Somehow, now that Bill knew he could do something for his descendants, he seemed to feel much better. I knew he would be reminiscing for a few days, and I would not grudge him that. But if he decided to take up Portia and Andy as permanent causes, that might be a problem.
"You didn't like the name Bellefleur before this," I said, surprising myself. "Why?"
"When I spoke to your grandmother's club, you remember, the Descendants of the Glorious Dead?"
"Yes, sure."
"And I told the story, the story of the wounded soldier out in the field, the one who kept calling for help? And how my friend Tolliver Humphries tried to rescue him?"
I nodded.
"Tolliver died in the attempt," Bill said bleakly. "And the wounded soldier resumed calling for help after his death. We managed to retrieve him during the night. His name was Jebediah Bellefleur. He was seventeen years old."
"Oh my gosh. So that was all you knew of the Bellefleurs until today."
Bill nodded.
I tried to think of something of significance to say. Something about cosmic plans. Something about throwing your bread upon the waters. What goes around, comes around?

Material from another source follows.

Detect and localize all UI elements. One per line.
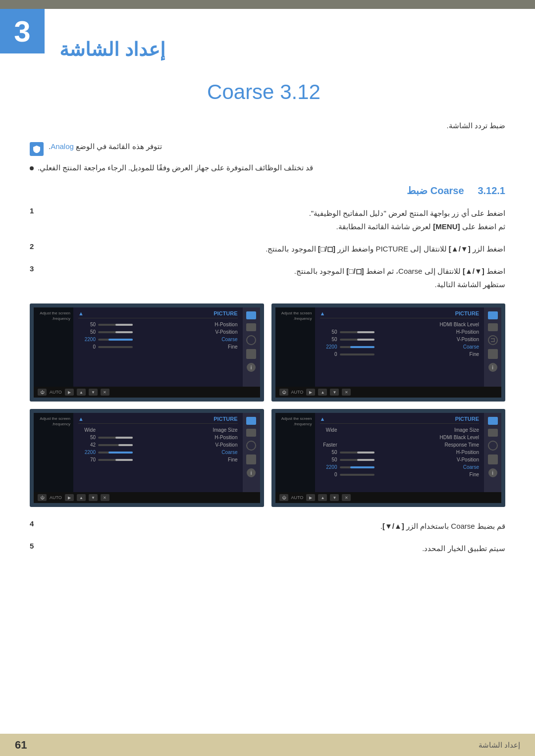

I tried to leave again. But Bill caught my arm, pulled me to him. "Thank you, Sookie."
That was the last thing I had expected him to say. "Why?"
"You made me do the right thing with no idea of the eventual reward."
"Bill, I can't make you do anything."
"You made me think like a human, like I was still alive."
"The good you do is in you, not in me."
"I am a vampire, Sookie. I have been a vampire far longer than I was human. I have upset you many times. To tell the truth, sometimes I can't understand why you do what you do sometimes, because it's been so long since I was a person. It's not always comfortable to remember what it was like to be a man. Sometimes I don't want to be reminded."
These were deep waters for me. "I don't know if I'm right or wrong, but I don't know how to be different," I said. "I'd be miserable if it wasn't for you."
"If anything happens to me," Bill said, "you should go to Eric."
"You've said that before," I told him. "If anything happens to you, I don't have to go to anyone. I'm my own person. I get to make up my mind what I want to do. You've got to make sure nothing happens to you."
"We'll be having more trouble from the Fellowship in the years to come," Bill said. "Actions will have to be taken that may be repugnant to you as a human. And there are the dangers attached to your job." He didn't mean waiting tables.
"We'll cross that bridge when we get to it." Sitting on Bill's lap was a real treat, especially since he was still naked. My life had not exactly been full of treats until I met Bill. Now every day held a treat, or two.
In the low-lit kitchen, with the coffee smelling as beautiful (in its own way) as the chocolate cake did, and the rain drumming on the roof, I was having a beautiful moment with my vampire, what you might call a warm human moment.
But maybe I shouldn't call it that, I reflected, rubbing my cheek against Bill's. This evening, Bill had looked quite human. And I—well, I had noticed while we made love on our clean sheets, that in the darkness Bill's skin had been glowing in its beautiful otherworldly way. And mine had, too.